• Requirement
Leave out the lines before the one with "Комментировать"; output that line and all remaining lines of the records exactly.
*** The records Section Begins ***
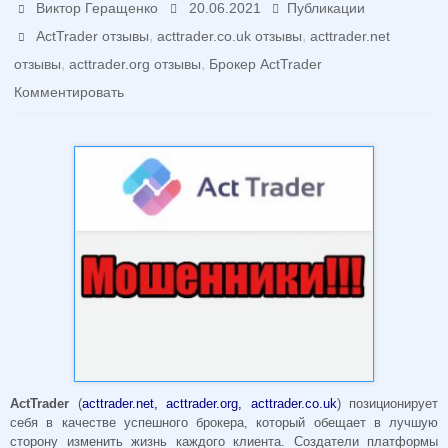
Виктор Геращенко
20.06.2021
Публикации
,
,
ActTrader отзывы
acttrader.co.uk отзывы
acttrader.net
,
,
отзывы
acttrader.org отзывы
Брокер ActTrader
Комментировать
ActTrader
(
acttrader.net, acttrader.org, acttrader.co.uk
) позиционирует
себя в качестве успешного брокера, который обещает в лучшую
сторону изменить жизнь каждого клиента. Создатели платформы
*** The records Section Ends ***
• Written solution
Комментировать
ActTrader
(
acttrader.net, acttrader.org, acttrader.co.uk
) позиционирует
себя в качестве успешного брокера, который обещает в лучшую
сторону изменить жизнь каждого клиента. Создатели платформы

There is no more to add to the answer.